Police, meanwhile, regard divorce as a private matter and are reluctant to intervene, especially when a foreigner is involved. Even if a court order does provide for shared custody, visitation rights are routinely ignored. Consequently, the abducting parent has the sole ability to determine the frequency and nature of access, which can be withdrawn on a whim.

One Australian father I talk to lost his son when his wife took the boy on a holiday to Japan in 2015 and never came back. “Now she is the absolute gatekeeper in regard to contact,” the father says. “Sometimes I’m allowed to speak to him in a video call, other times she cancels it.” Even when he does talk to his son, the contact is so brief that “it’s essentially just a proof of life”.

Parents who abduct their children would no doubt have what they consider to be legitimate reasons for doing so. Good Weekend could only get one side of the story – that of the parents left behind. Japan, for its part, has defended its record on child abduction.

In an email to Good Weekend, the Japanese embassy in Canberra says that Japan has provided “necessary assistance” in line with the Hague Convention, and since signing the treaty has returned 45 children to their home countries.
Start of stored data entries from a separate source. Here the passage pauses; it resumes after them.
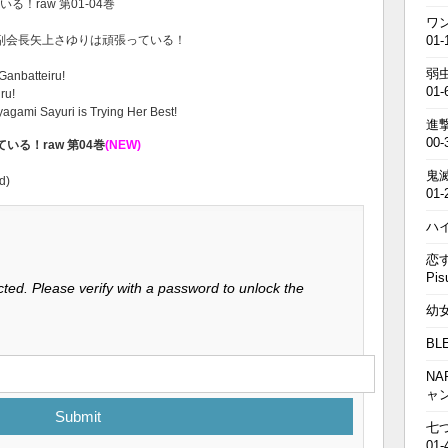
る！raw 第01-04巻
ワン
徒会副会長矢上さゆりは頑張っている！
01-
弱虫
Ganbatteiru!
01-
ru!
agami Sayuri is Trying Her Best!
進撃の
00-
る！raw 第04巻
(NEW)
鬼滅の
d)
01-
ハイキ
恋す
Pis
ted. Please verify with a password to unlock the
幼女戦
BL
NA
ャ
Submit
七つの
01-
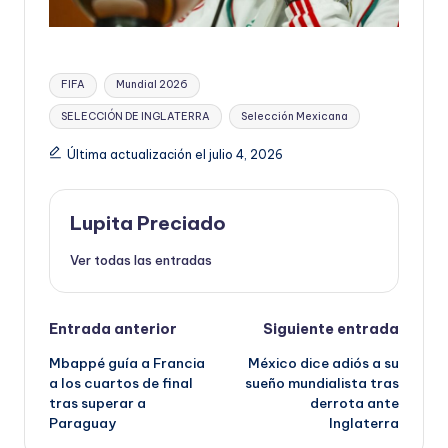
Etiquetas:
FIFA
Mundial 2026
SELECCIÓN DE INGLATERRA
Selección Mexicana
Última actualización el julio 4, 2026
Lupita Preciado
Ver todas las entradas
Navegación
Entrada anterior
Siguiente entrada
Mbappé guía a Francia
México dice adiós a su
de
a los cuartos de final
sueño mundialista tras
tras superar a
derrota ante
entradas
Paraguay
Inglaterra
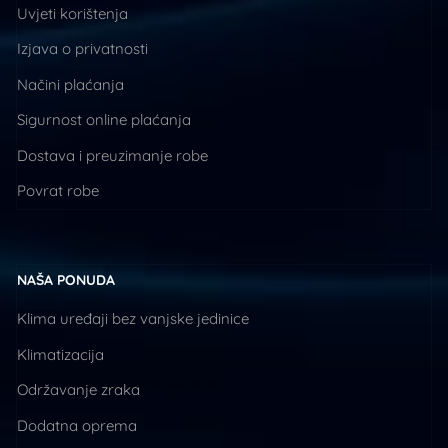
Uvjeti korištenja
Izjava o privatnosti
Načini plaćanja
Sigurnost online plaćanja
Dostava i preuzimanje robe
Povrat robe
NAŠA PONUDA
Klima uređaji bez vanjske jedinice
Klimatizacija
Održavanje zraka
Dodatna oprema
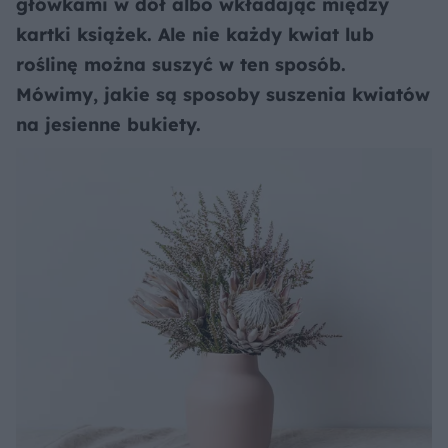
główkami w dół albo wkładając między
kartki książek. Ale nie każdy kwiat lub
roślinę można suszyć w ten sposób.
Mówimy, jakie są sposoby suszenia kwiatów
na jesienne bukiety.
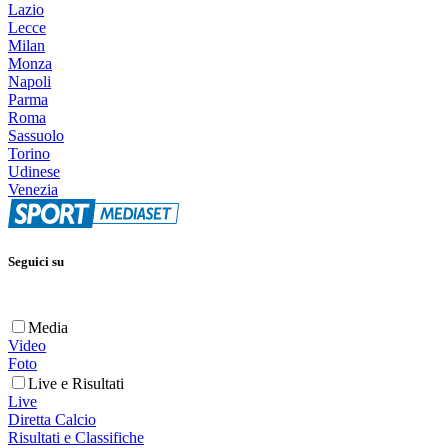
Lazio
Lecce
Milan
Monza
Napoli
Parma
Roma
Sassuolo
Torino
Udinese
Venezia
Seguici su
Media
Video
Foto
Live e Risultati
Live
Diretta Calcio
Risultati e Classifiche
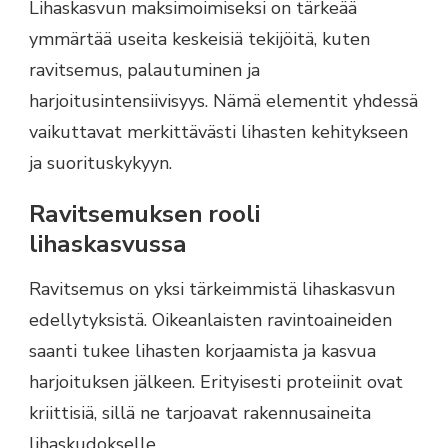
Lihaskasvun maksimoimiseksi on tärkeää
ymmärtää useita keskeisiä tekijöitä, kuten
ravitsemus, palautuminen ja
harjoitusintensiivisyys. Nämä elementit yhdessä
vaikuttavat merkittävästi lihasten kehitykseen
ja suorituskykyyn.
Ravitsemuksen rooli
lihaskasvussa
Ravitsemus on yksi tärkeimmistä lihaskasvun
edellytyksistä. Oikeanlaisten ravintoaineiden
saanti tukee lihasten korjaamista ja kasvua
harjoituksen jälkeen. Erityisesti proteiinit ovat
kriittisiä, sillä ne tarjoavat rakennusaineita
lihaskudokselle.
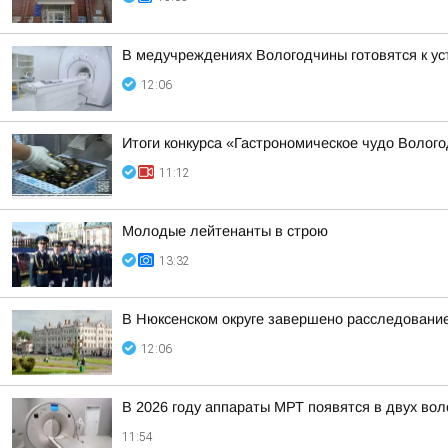
В медучреждениях Вологодчины готовятся к ус
12:06
Итоги конкурса «Гастрономическое чудо Волог
11:12
Молодые лейтенанты в строю
13:32
В Нюксенском округе завершено расследовани
12:06
В 2026 году аппараты МРТ появятся в двух во
11:54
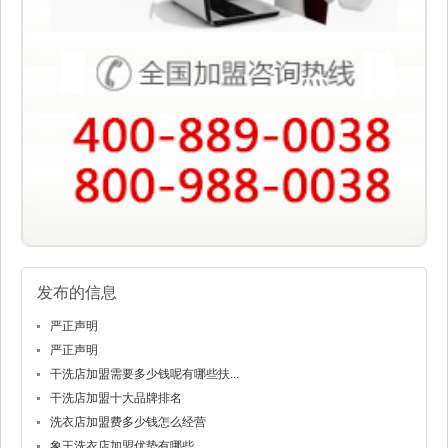
发布的信息
严正声明
严正声明
干洗店加盟需要多少钱呢有哪些扶...
干洗店加盟十大品牌排名
洗衣店加盟费多少钱怎么经营
象王洗衣店加盟优势有哪些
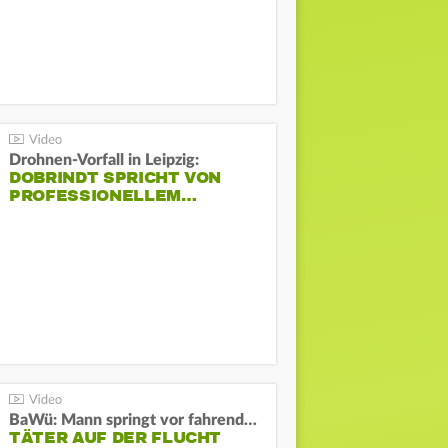
Drohnen-Vorfall in Leipzig:
DOBRINDT SPRICHT VON
PROFESSIONELLEM…
BaWü: Mann springt vor fahrendes Auto und schießt
TÄTER AUF DER FLUCHT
The embassy describes the term “black hole of child abduction” as “inappropriate”, and claims that “Japan’s records [on addressing the problem] are no less inferior compared to other states”.

Yet instances of abduction continue both to, and within, Japan. Scott McIntyre, an Australian father living in Tokyo, has had no contact whatsoever with his children, aged 10 and seven, since they were taken by his wife, Naoko, last May. McIntyre, who is 45, met Naoko in Sydney in 2004, when she came on holiday. They married and had two children, both of whom were born in Australia.

In 2015, they moved to Tokyo to be closer to Naoko’s family. Late last year, however, the marriage broke down. The children went to stay with their Japanese grandparents for a night, and never returned.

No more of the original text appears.